Die Weichen auf Wachstum gestellt

Die BBR Verkehrstechnik GmbH entwickelt mit über 200 hochqualifizierten Mitarbeitern innovative elektronische Systeme und Komponenten für die Bahntechnik. Das Produktportfolio deckt den Bereich von der Einzelweichensteuerung über Fahrsignalanlagen bis hin zur komplexen Zugsicherung mit elektronischen Stellwerken und zugehöriger Leittechnik ab. Die Abwicklung kleiner Losgrößen bei gleichzeitig hoher Fertigungstiefe sowie die Individualisierung der Produkte auf die speziellen Anforderungen einzelner Kunden gelingt BBR durch den Einsatz von proALPHA besonders effizient.

proALPHA APS im EinsatzDas Tätigkeitsspektrum von BBR reicht von der Ausrüstung des hochmodernen Jade-Weser-Containerhafens in Wilhelmshaven bis zur Zugspitzbahn mit modernster Signal- und Sicherheitstechnik. Die elektronischen Komponenten stellen sicher, dass Weichen automatisch  richtig gestellt werden, Streckenüberwachungen nahtlos funktionieren, Unfälle zuverlässig vermieden und Fahrgäste am Bahnsteig komfortabel informiert werden. Dabei muss die Signaltechnik höchsten Sicherheitsanforderungen gerecht werden.

Häufig handelt es sich um sehr spezielle Anwendungen und Nischen, die das 1990 gegründete Unternehmen für einen internationalen Kundenkreis bedient. Daraus resultiert die Herausforderung, kleine Losgrößen bei sehr hoher Fertigungstiefe in Form von Projektgeschäften effizient zu realisieren.

Seit seiner Gründung vor rund 25 Jahren ist das Unternehmen regelmäßig gewachsen. Entwicklung, Produktion und Testanlagen wurden dementsprechend immer wieder erweitert.

Komplexe Voraussetzungen

Komplexe Produkte in kleinen Losgrößen und individuelle Kundenanforderungen in Kombination mit einem stetigen Unternehmenswachstum machen eine durchgängige ERP-gestützte Prozessdenke unabdingbar und verlangen ein zuverlässiges Steuerungssystem. proALPHA unterstützt BBR dabei, alle Unternehmensprozesse im Hinblick auf Kosten und Termine abzubilden, zu steuern und zu überwachen.
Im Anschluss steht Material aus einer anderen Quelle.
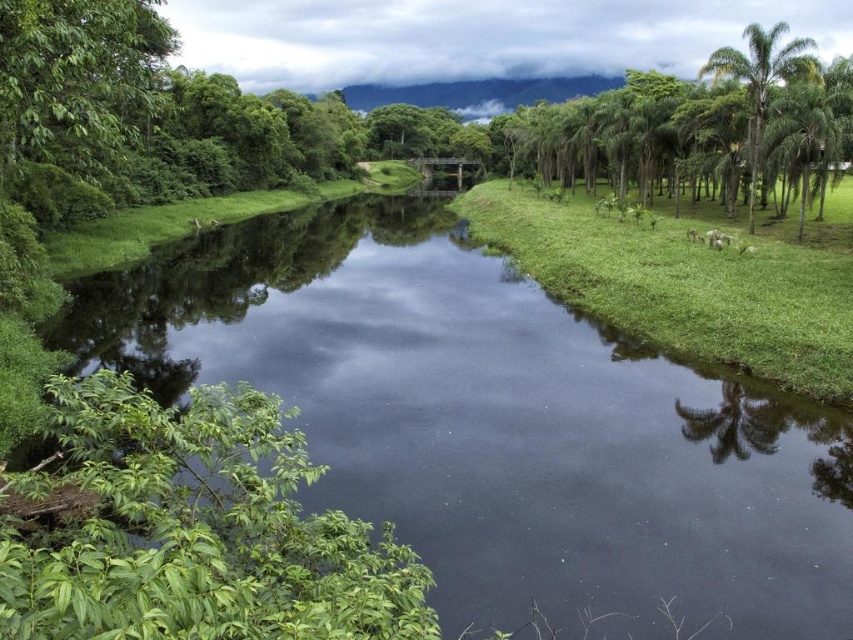 You are standing on the bridge looking towards the right side of the river. Which object, the green grassy at right or the green leafy palm tree at upper right, is closer to you?

The green grassy at right is closer to you because it is positioned under the green leafy palm tree at upper right, meaning the palm tree is further away. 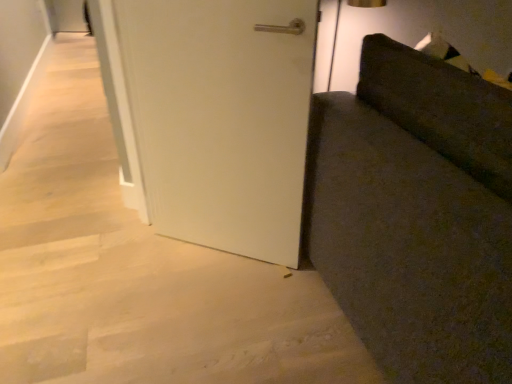 Locate an element on the screen. vacant space underneath white matte door at center (from a real-world perspective) is located at coordinates (217, 252). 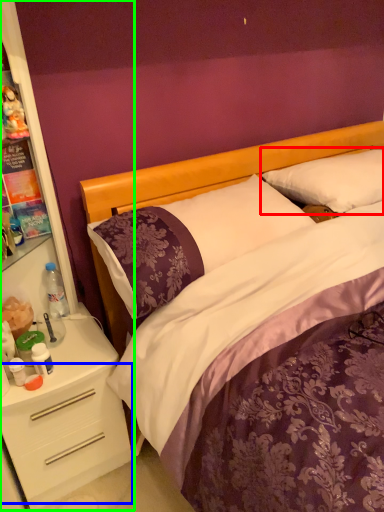 Question: Based on their relative distances, which object is nearer to pillow (highlighted by a red box)? Choose from drawer (highlighted by a blue box) and dresser (highlighted by a green box).

Choices:
 (A) drawer
 (B) dresser

Answer: (B) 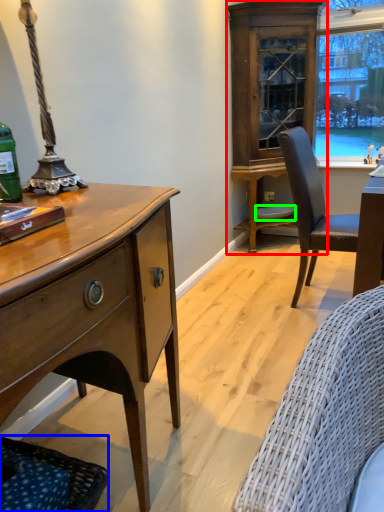 Question: Which object is the farthest from cabinetry (highlighted by a red box)? Choose among these: studio couch (highlighted by a blue box) or plate (highlighted by a green box).

Choices:
 (A) studio couch
 (B) plate

Answer: (A) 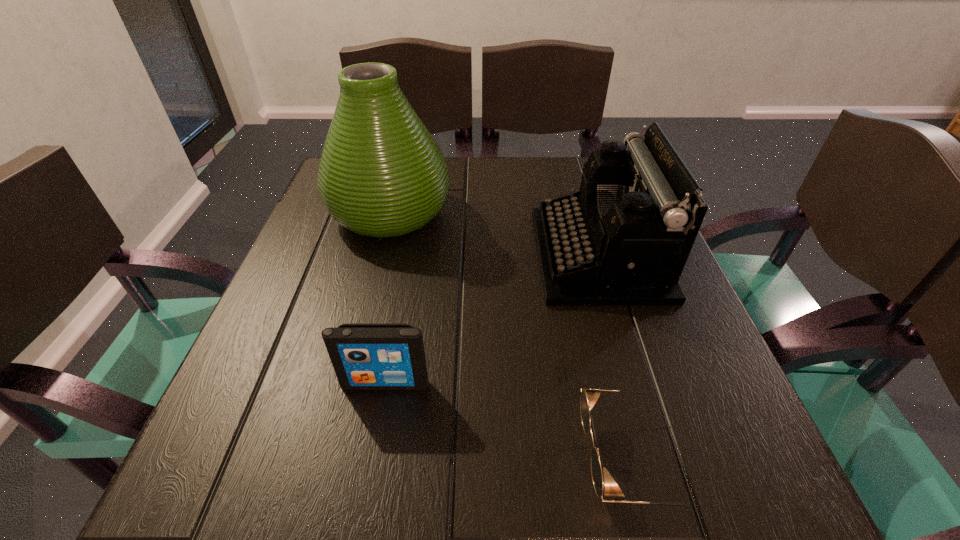 Locate an element on the screen. Image resolution: width=960 pixels, height=540 pixels. vacant space located on the front screen of the third farthest object is located at coordinates (361, 512).

Find the location of a particular element. free point located 0.070m on the front lenses of the shortest object is located at coordinates click(x=531, y=458).

I want to click on vacant region located 0.350m on the front lenses of the shortest object, so click(321, 458).

In order to click on vacant space located on the front lenses of the shortest object in this screenshot , I will do `click(321, 458)`.

Locate an element on the screen. This screenshot has height=540, width=960. object that is positioned at the far edge is located at coordinates [x=381, y=174].

Identify the location of object present at the near edge. The image size is (960, 540). (589, 397).

The image size is (960, 540). Identify the location of vase that is at the left edge. (381, 174).

You are a GUI agent. You are given a task and a screenshot of the screen. Output one action in this format:
    pyautogui.click(x=<x>, y=<y>)
    Task: Click on the iPod situated at the left edge
    
    Given the screenshot: What is the action you would take?
    pyautogui.click(x=364, y=356)

The image size is (960, 540). I want to click on typewriter that is at the right edge, so click(623, 239).

Locate an element on the screen. The height and width of the screenshot is (540, 960). sunglasses that is at the right edge is located at coordinates (589, 397).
„Basis des Erfolges im vergleichsweise jungen Unternehmen ist unsere Mittelstandsprägung. Anders als viele Konzerne sind wir nah am Kunden und dessen ständig wechselnden Anforderungen“, erklärt Frank- Michael Rösch, Geschäftsführender Gesellschafter bei BBR. „Statt die häufig überfrachteten Standardlösungen einzusetzen, bieten wir eher das Customizing an, d.h. funktional zugeschnittene und einfach zu betreibende Systeme mit besonderem Sicherheitsanspruch.“

Dennoch soll durch kontinuierliche Produktstandardisierung auch die Erstellung zertifizierbarer Lösungen vorangetrieben werden. „Maßgeblichen Einfluss auf alle unsere Abläufe hat der für unsere Branche vorgegebene Zulassungsprozess. Dieser verlangt bei jedem Auftrag sehr stringente Prozesse über alle Schritte zwischen Entwicklung und Produktion mit jeweils zwischengeschalteten Validierungen“, so Produktionsleiter Thomas Hoppe. „Diese Abläufe galt es in proALPHA abzubilden.“

Unternehmensspezifische Anforderungen im Standard realisieren

Aufgrund der unternehmensindividuellen Besonderheiten in der Auftragsbearbeitung und -abwicklung ergaben sich bei BBR zusätzlich spezielle Anforderungen an das ERP-System. So müssen offene Bestellungen in Projekten in Form eines Obligos geführt und Bewertungen verschiedener Lager vorgenommen werden.  

Dank der Flexibilität von proALPHA sind auch derartige Besonderheiten abbildbar und schaffen die nötige Transparenz in den Projekten.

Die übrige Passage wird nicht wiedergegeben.